As you can see, this reduced case gives the same “Wald” p- value (= 0.0167) as the original case, while the “LRT” p-value is sligthly smaller, 0.0159.

## 2.2 Back to the main track: A simulation study

Back to the “real business.” I simulated situations with a categorical variable with different numbers of levels. The null situation is under investigation, and the real significance level will be compared to the nominal, which I choose to be 5%. For each No. of levels, 2, …, 12, ten thousand replicates were made of an experiment with 100 births at each level and the probability of death constantly equal to 10% (a reasonable number in nineteenth century Västerbotten). I have tried other combinations of sample sizes and true death probability, but the general conclusion does not change.

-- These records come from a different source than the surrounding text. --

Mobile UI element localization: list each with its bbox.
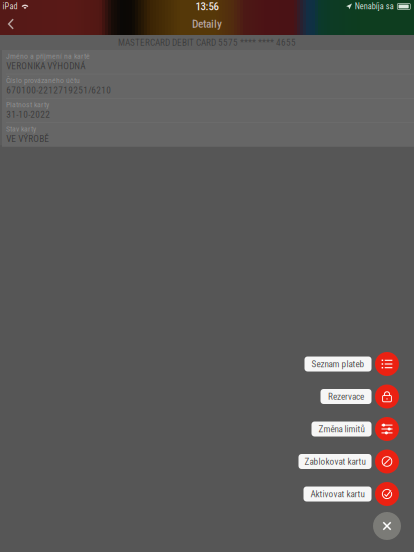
staticText: Detaily — [192, 17, 222, 31]
staticText: VERONIKA VÝHODNÁ — [6, 60, 85, 71]
staticText: iPad — [2, 2, 18, 11]
staticText: Zablokovat kartu — [304, 456, 366, 467]
button[interactable]: Close — [373, 512, 401, 540]
staticText: Nenabíja sa — [355, 2, 394, 11]
staticText: Číslo provázaného účtu — [6, 76, 80, 85]
staticText: MASTERCARD DEBIT CARD 5575 **** **** 465… — [118, 37, 296, 48]
staticText: Rezervace — [328, 391, 364, 402]
staticText: 31-10-2022 — [6, 109, 50, 120]
button[interactable]: Rezervace — [320, 389, 372, 404]
button[interactable]: Seznam plateb — [304, 356, 372, 372]
staticText: 13:56 — [196, 0, 218, 13]
button[interactable]: Změna limitů — [312, 422, 372, 436]
button[interactable]: Aktivovat kartu — [372, 482, 399, 506]
staticText: Aktivovat kartu — [310, 489, 364, 499]
staticText: Seznam plateb — [312, 359, 364, 369]
button[interactable]: Aktivovat kartu — [304, 486, 372, 502]
staticText: Stav karty — [6, 124, 36, 134]
staticText: Změna limitů — [318, 424, 364, 434]
staticText: Platnost karty — [6, 100, 49, 109]
button[interactable]: Seznam plateb — [372, 352, 399, 376]
button[interactable]: Back — [0, 17, 22, 31]
button[interactable]: Změna limitů — [372, 417, 399, 441]
button[interactable]: Zablokovat kartu — [298, 454, 372, 469]
button[interactable]: Rezervace — [372, 384, 399, 408]
staticText: Jméno a příjmení na kartě — [6, 52, 90, 61]
button[interactable]: Zablokovat kartu — [372, 450, 399, 474]
staticText: 670100-2212719251/6210 — [6, 85, 111, 96]
staticText: VE VÝROBĚ — [6, 133, 49, 144]
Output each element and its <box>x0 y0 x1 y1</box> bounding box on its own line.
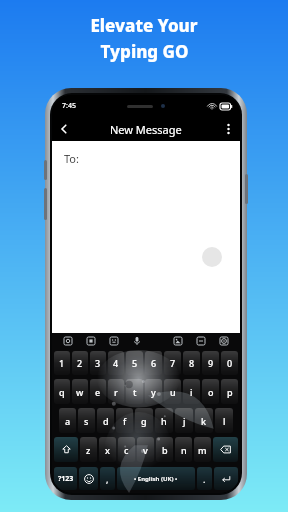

The number of levels is increasing from two to twelve, and for each I estimate the probability of finding a “significant” contrast. Since everything is done under the null hypothesis of no differences, we hope this probability to be below 5%. This is what happens: The blue line shows the overall (LRT) rejection probability as a function of the number of levels, and it stays almost constant at 0.05, as it should. The red line (with uniform 95% confidence limits) shows the probability of at least one “significant” contrast as a function of the number of levels, and it is OK for two levels, but then it quickly goes wild. We do no want to use a rule that has a 60% probability of Type 1 error (11 levels), do we?

# 3 Conclusion

The correct procedure is to first look at the overall (LRT) p-value, and only if that is small enough, go on and examine contrasts, but concentrate on the effect sizes rather than (exaggerated) p-values. Formal procedures for doing this have been around for almost a century, so study the old masters .

The (simple) Holm procedure can be described as follows: For n null hypotheses, calculate the traditional p-values and order them in increasing order. Then start with the smallest: if it is larger than 0.05/n, forget the whole thing. If it is smaller, reject the corresponding hypothesis and go on to the next ordered p-value and compare it with 0.05/(n-1): reject if smaller, otherwise forget this and the remaining hypotheses. And so on, until a p-value is too large. Note that for each rejection, the limit is made slightly larger. This is the improvement (more power) over the classical Bonferroni procedure that Holm (1979) introduced and extended to subset selection procedures (Sture Holm was my thesis supervisor 1978-79).

Finally some bad(?) news: This problem with multiple testing applies to all situations where more than one p-value is wanted, not only the case with one categorical covariate with many levels. There are two practical approaches to take: (i) Follow Holm’s rule as desribed above, or (ii) Regard p-values as ordinary statistics (they are), and give no probability interpretations to them, essentially, skip the stars. Do not test hypotheses about contrasts, satisfy yourself with the LRT tests. Ignoring these rules leads sooner or later to the territory where scientific fraud lingers. Most important is to have a research protocol, written before looking at data, stating exactly which hypotheses you want to test.

And, by all means, do not forget the subject matter significance.